What is needed: Only these lines of the data below are wanted: the one with "चुप्पी पर उठाए सवाल", the one with "प्रवक्ता प्रदीप भंडारी ने पूछा", and any lines between them, each repeated exactly.

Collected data
┄┄┄┄┄┄

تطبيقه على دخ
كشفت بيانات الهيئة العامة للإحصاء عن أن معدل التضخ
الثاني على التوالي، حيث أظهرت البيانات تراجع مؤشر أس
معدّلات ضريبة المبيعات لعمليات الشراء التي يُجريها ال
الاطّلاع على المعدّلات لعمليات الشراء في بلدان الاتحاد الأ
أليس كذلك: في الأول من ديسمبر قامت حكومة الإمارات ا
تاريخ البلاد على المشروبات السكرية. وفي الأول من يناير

┄┄┄┄┄┄

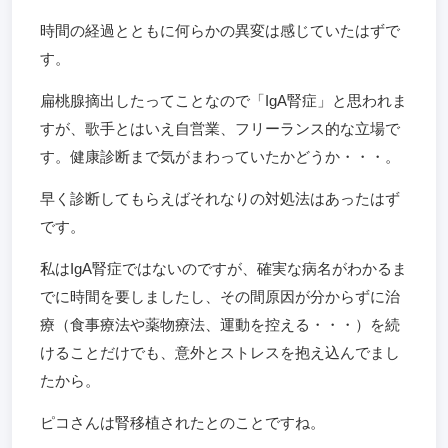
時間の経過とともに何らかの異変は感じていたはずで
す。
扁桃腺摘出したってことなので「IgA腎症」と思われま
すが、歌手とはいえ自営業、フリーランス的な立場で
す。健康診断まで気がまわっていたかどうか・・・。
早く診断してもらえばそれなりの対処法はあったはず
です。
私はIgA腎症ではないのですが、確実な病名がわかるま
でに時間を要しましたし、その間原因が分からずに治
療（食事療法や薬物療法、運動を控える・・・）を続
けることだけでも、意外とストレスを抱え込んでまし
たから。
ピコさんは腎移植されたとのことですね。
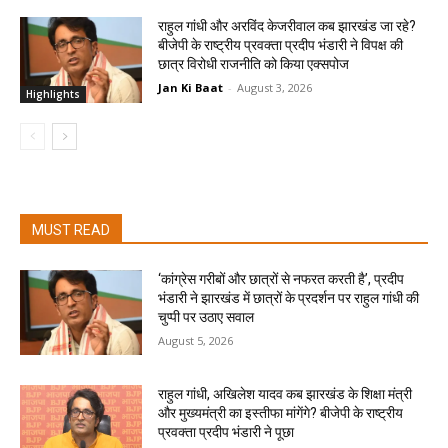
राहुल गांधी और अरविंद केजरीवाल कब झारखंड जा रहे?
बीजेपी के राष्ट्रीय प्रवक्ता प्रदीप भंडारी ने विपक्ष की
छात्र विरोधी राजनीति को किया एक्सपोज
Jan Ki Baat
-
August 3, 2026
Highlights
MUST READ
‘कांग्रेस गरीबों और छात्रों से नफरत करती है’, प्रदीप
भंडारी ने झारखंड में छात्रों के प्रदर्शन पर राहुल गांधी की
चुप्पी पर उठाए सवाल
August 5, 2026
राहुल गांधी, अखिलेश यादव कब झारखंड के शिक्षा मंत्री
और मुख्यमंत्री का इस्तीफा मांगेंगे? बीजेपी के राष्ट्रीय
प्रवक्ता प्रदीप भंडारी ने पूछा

┄┄┄┄┄┄

Task result:
चुप्पी पर उठाए सवाल
August 5, 2026
राहुल गांधी, अखिलेश यादव कब झारखंड के शिक्षा मंत्री
और मुख्यमंत्री का इस्तीफा मांगेंगे? बीजेपी के राष्ट्रीय
प्रवक्ता प्रदीप भंडारी ने पूछा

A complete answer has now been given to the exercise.